Kepala Stasiun Meteorologi Maritim Kendari Sugeng Widarko mengatakan kondisi tersebut dipicu oleh pola angin yang umumnya bertiup dari arah Barat Daya hingga Barat Laut dengan kecepatan berkisar antara 2-15 knot.
"Kecepatan angin tertinggi diprediksi dapat mencapai 20 knot atau setara skala 5 Beaufort, terutama di wilayah Teluk Bone, Perairan Baubau, Laut Flores bagian selatan Buton, Perairan Buton, Perairan Wakatobi, hingga Laut Banda Timur Wakatobi," kata Sugeng Widarko di Kendari seperti dilansir Antara, Kamis, 12 Maret 2026.

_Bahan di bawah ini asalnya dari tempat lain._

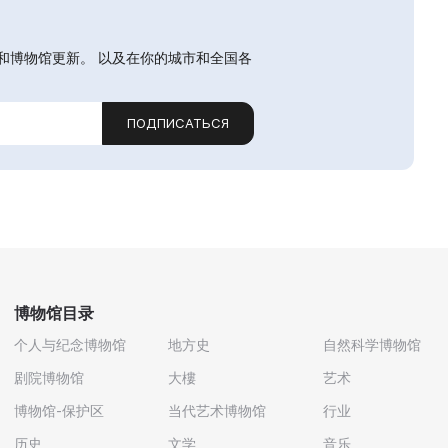
和博物馆更新。 以及在你的城市和全国各
ПОДПИСАТЬСЯ
博物馆目录
个人与纪念博物馆
地方史
自然科学博物馆
剧院博物馆
大樓
艺术
博物馆-保护区
当代艺术博物馆
行业
历史
文学
音乐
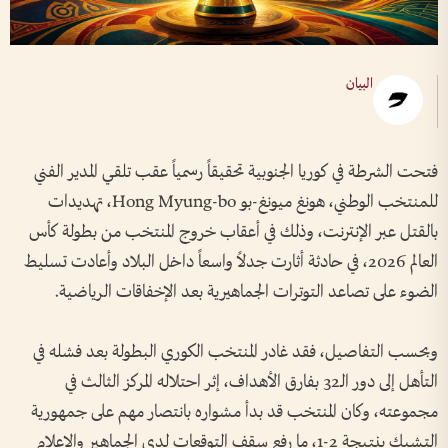
البيان
فتحت الشرطة في كوريا الجنوبية تحقيقاً رسمياً عقب تلقي المدير الفني
للمنتخب الوطني، هونغ ميونغ-بو Hong Myung-bo، تهديدات
بالقتل عبر الإنترنت، وذلك في أعقاب خروج المنتخب من بطولة كأس
العالم 2026، في حادثة أثارت جدلاً واسعاً داخل البلاد وأعادت تسليط
الضوء على تصاعد التوترات الجماهيرية بعد الإخفاقات الرياضية.
وبحسب التفاصيل، فقد غادر المنتخب الكوري البطولة بعد فشله في
التأهل إلى دور الـ32 بفارق الأهداف، إثر احتلاله المركز الثالث في
مجموعته، وكان المنتخب قد بدأ مشواره بانتصار مهم على جمهورية
التشيك بنتيجة 2-1، ما رفع سقف التوقعات لدى الجماهير والإعلام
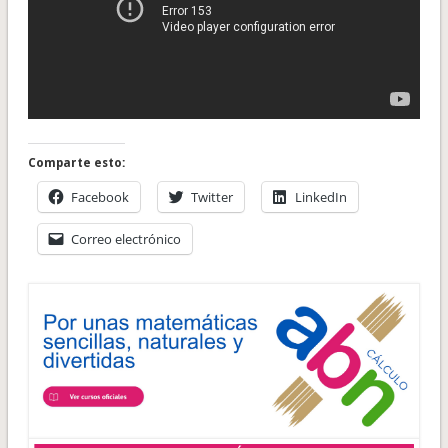
Comparte esto:
Facebook
Twitter
LinkedIn
Correo electrónico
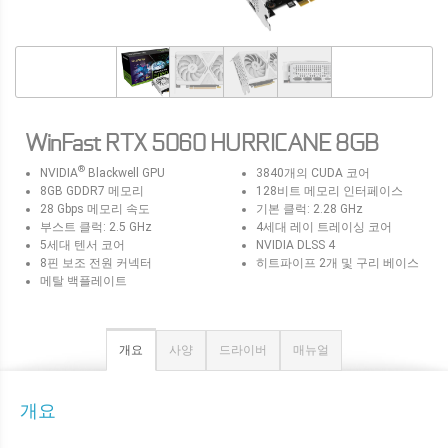
WinFast RTX 5060 HURRICANE 8GB
®
NVIDIA
Blackwell GPU
3840개의 CUDA 코어
8GB GDDR7 메모리
128비트 메모리 인터페이스
28 Gbps 메모리 속도
기본 클럭: 2.28 GHz
부스트 클럭: 2.5 GHz
4세대 레이 트레이싱 코어
5세대 텐서 코어
NVIDIA DLSS 4
8핀 보조 전원 커넥터
히트파이프 2개 및 구리 베이스
메탈 백플레이트
개요
사양
드라이버
매뉴얼
개요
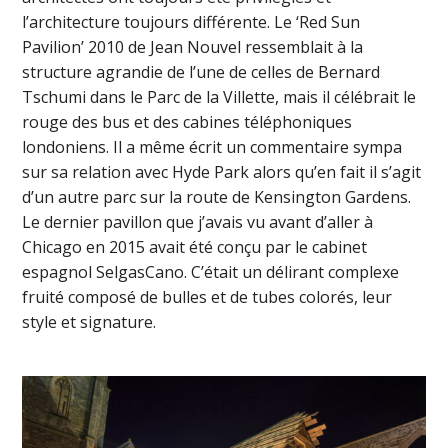
l’architecture toujours différente. Le ‘Red Sun
Pavilion’ 2010 de Jean Nouvel ressemblait à la
structure agrandie de l’une de celles de Bernard
Tschumi dans le Parc de la Villette, mais il célébrait le
rouge des bus et des cabines téléphoniques
londoniens. Il a même écrit un commentaire sympa
sur sa relation avec Hyde Park alors qu’en fait il s’agit
d’un autre parc sur la route de Kensington Gardens.
Le dernier pavillon que j’avais vu avant d’aller à
Chicago en 2015 avait été conçu par le cabinet
espagnol SelgasCano. C’était un délirant complexe
fruité composé de bulles et de tubes colorés, leur
style et signature.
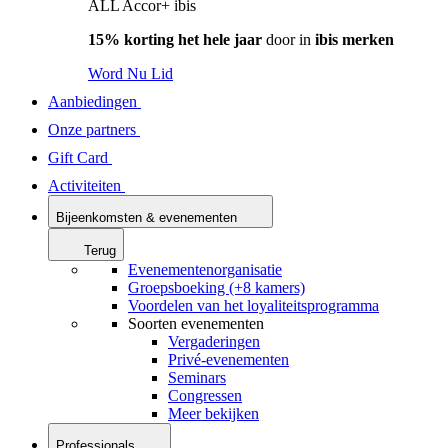
ALL Accor+ ibis
15% korting het hele jaar
door in
ibis merken
Word Nu Lid
Aanbiedingen
Onze partners
Gift Card
Activiteiten
Bijeenkomsten & evenementen
Terug
Evenementenorganisatie
Groepsboeking (+8 kamers)
Voordelen van het loyaliteitsprogramma
Soorten evenementen
Vergaderingen
Privé-evenementen
Seminars
Congressen
Meer bekijken
Professionals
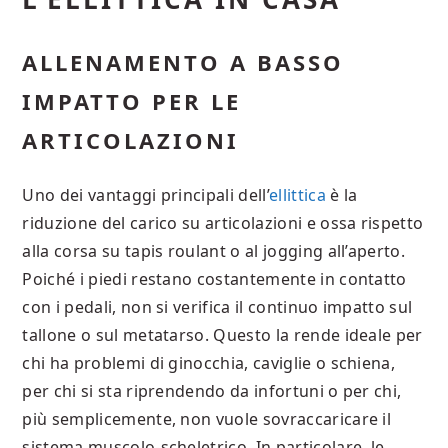
ALLENAMENTO A BASSO
IMPATTO PER LE
ARTICOLAZIONI
Uno dei vantaggi principali dell’
ellittica
è la
riduzione del carico su articolazioni e ossa rispetto
alla corsa su tapis roulant o al jogging all’aperto.
Poiché i piedi restano costantemente in contatto
con i pedali, non si verifica il continuo impatto sul
tallone o sul metatarso. Questo la rende ideale per
chi ha problemi di ginocchia, caviglie o schiena,
per chi si sta riprendendo da infortuni o per chi,
più semplicemente, non vuole sovraccaricare il
sistema muscolo‐scheletrico. In particolare, le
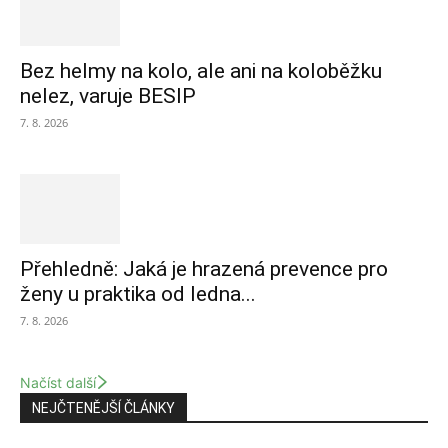
Bez helmy na kolo, ale ani na koloběžku
nelez, varuje BESIP
7. 8. 2026
Přehledně: Jaká je hrazená prevence pro
ženy u praktika od ledna...
7. 8. 2026
Načíst další
NEJČTENĚJŠÍ ČLÁNKY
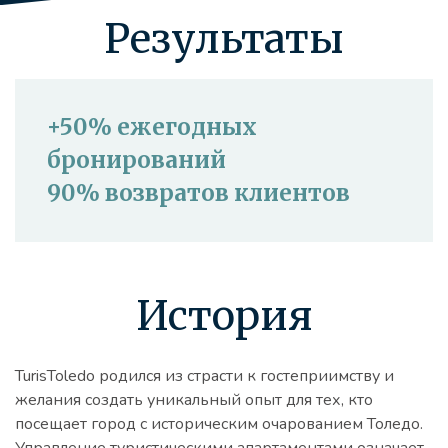
Результаты
+50% ежегодных
бронирований
90% возвратов клиентов
История
TurisToledo родился из страсти к гостеприимству и
желания создать уникальный опыт для тех, кто
посещает город с историческим очарованием Толедо.
Управление туристическими апартаментами означает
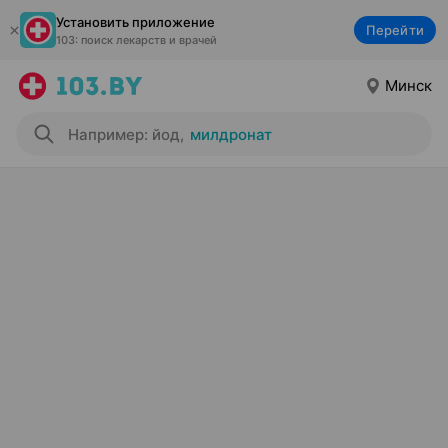
Установить приложение
Перейти
103: поиск лекарств и врачей
Минск
Например: йод
,
милдронат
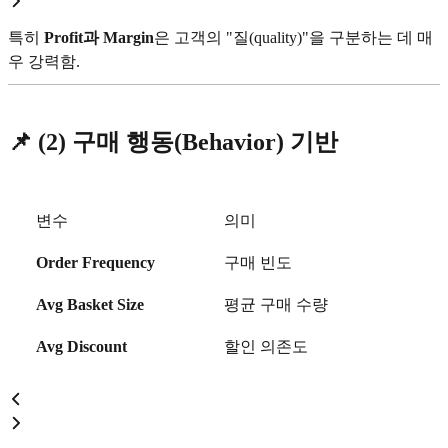
특히
Profit과 Margin
은 고객의 "질(quality)"을 구분하는 데 매
우 강력함.
📌
(2) 구매 행동(Behavior) 기반
변수
의미
Order Frequency
구매 빈도
Avg Basket Size
평균 구매 수량
Avg Discount
할인 의존도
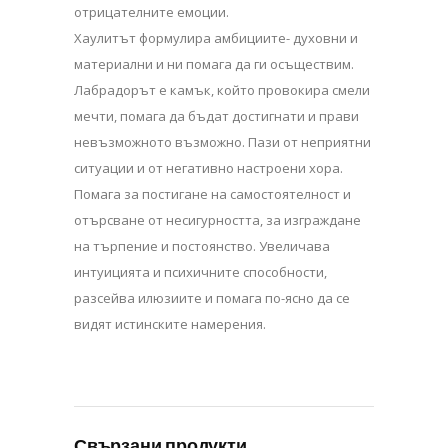
отрицателните емоции.
Хаулитът формулира амбициите- духовни и
материални и ни помага да ги осъществим.
Лабрадорът е камък, който провокира смели
мечти, помага да бъдат достигнати и прави
невъзможното възможно. Пази от неприятни
ситуации и от негативно настроени хора.
Помага за постигане на самостоятелност и
отърсване от несигурността, за изграждане
на търпение и постоянство. Увеличава
интуицията и психичните способности,
разсейва илюзиите и помага по-ясно да се
видят истинските намерения.
Свързани продукти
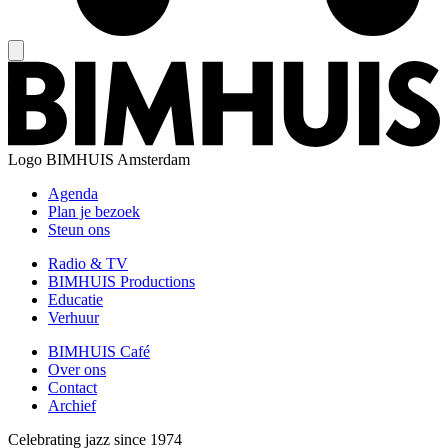
Logo
BIMHUIS Amsterdam
Agenda
Plan je bezoek
Steun ons
Radio & TV
BIMHUIS Productions
Educatie
Verhuur
BIMHUIS Café
Over ons
Contact
Archief
Celebrating jazz since 1974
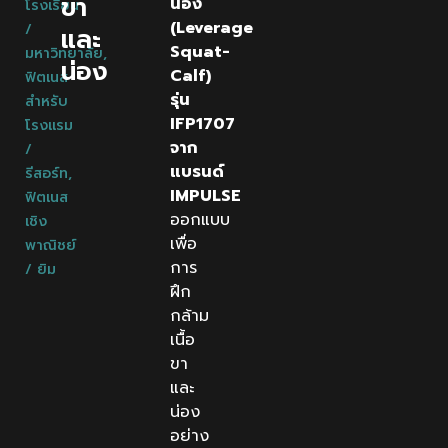
ขา
น่อง
โรงเรียน
(Leverage
/
และ
Squat-
มหาวิทยาลัย
,
น่อง
Calf)
ฟิตเนส
รุ่น
สำหรับ
IFP1707
โรงแรม
จาก
/
แบรนด์
รีสอร์ท
,
IMPULSE
ฟิตเนส
ออกแบบ
เชิง
เพื่อ
พาณิชย์
การ
/ ยิม
ฝึก
กล้าม
เนื้อ
ขา
และ
น่อง
อย่าง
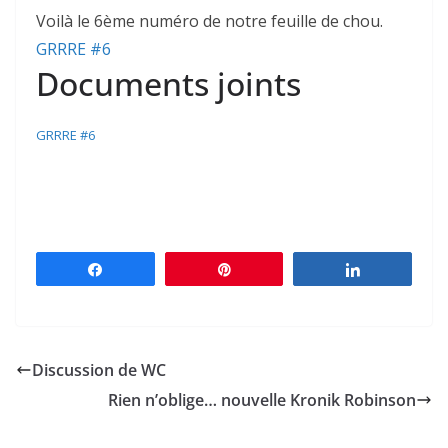
Voilà le 6ème numéro de notre feuille de chou.
GRRRE #6
Documents joints
GRRRE #6
Partagez
Épingle
Partagez
Discussion de WC
Rien n’oblige… nouvelle Kronik Robinson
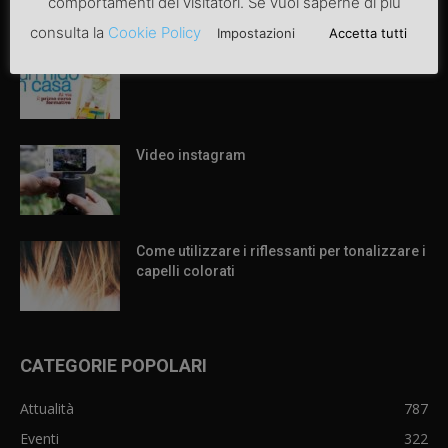
comportamenti dei visitatori. Se vuoi saperne di più
ARTICOLI POPOLARI
consulta la
Cookie Policy
Impostazioni
Accetta tutti
Articolo di prova
Video instagram
Come utilizzare i riflessanti per tonalizzare i
capelli colorati
CATEGORIE POPOLARI
Attualità
787
Eventi
322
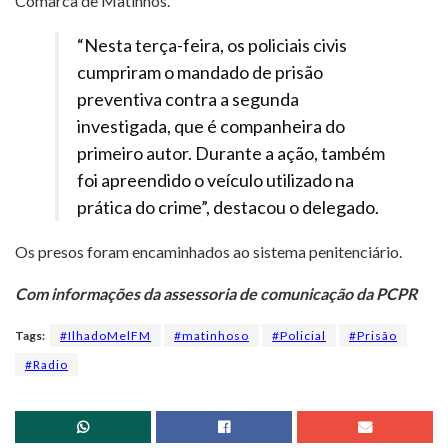
Comarca de Matinhos.
“Nesta terça-feira, os policiais civis
cumpriram o mandado de prisão
preventiva contra a segunda
investigada, que é companheira do
primeiro autor. Durante a ação, também
foi apreendido o veículo utilizado na
prática do crime”, destacou o delegado.
Os presos foram encaminhados ao sistema penitenciário.
Com informações da assessoria de comunicação da PCPR
Tags:
#IlhadoMelFM
#matinhoso
#Policial
#Prisão
#Radio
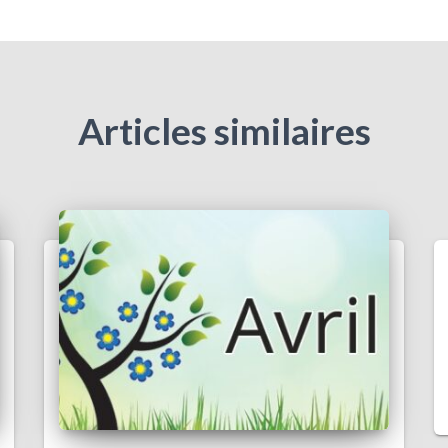
Articles similaires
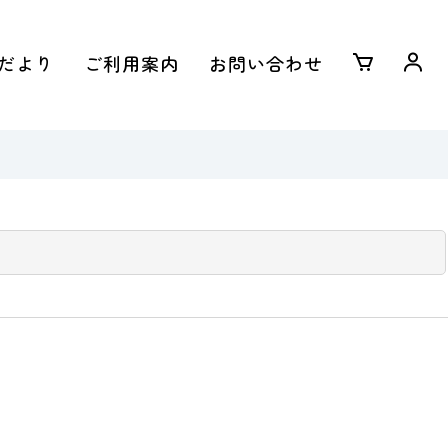
だより
ご利用案内
お問い合わせ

Ia merinci peringatan dini tersebut terbagi dalam dua periode waktu guna memudahkan masyarakat dalam memantau risiko di masing-masing wilayah perairan. Periode pertama pada 12 Maret pukul 08.00 Wita hingga 13 Maret pukul 08.00 Wita, potensi gelombang tinggi diperkirakan melanda Teluk Bone Barat bagian Kolaka Utara, Kolaka, dan Kabaena, serta mencakup Perairan Baubau, Perairan Buton, Laut Flores selatan Buton, Perairan Wakatobi, hingga Laut Banda Timur Wakatobi.
Periode kedua pada 13 Maret pukul 08.00 Wita hingga 14 Maret pukul 08.00 Wita, potensi gelombang tinggi diprediksi masih bertahan di wilayah Perairan Buton, Laut Flores selatan Buton, serta Perairan Wakatobi bagian barat.
"Berdasarkan prakiraan ini, kami mengimbau masyarakat, khususnya nelayan, operator kapal, dan pengguna transportasi laut, untuk senantiasa meningkatkan kewaspadaan," ujar Sugeng.
(1).jpg)
Ilustrasi gelombang tinggi
Ia juga menekankan pentingnya bagi para pelaku usaha transportasi laut untuk terus memantau pembaruan informasi cuaca maritim melalui saluran resmi BMKG sebelum melakukan pelayaran.
"Hal ini dilakukan guna meminimalkan risiko kecelakaan laut, mengingat kondisi cuaca di perairan Sultra yang dapat berubah sewaktu-waktu akibat pola angin tersebut," tambahnya.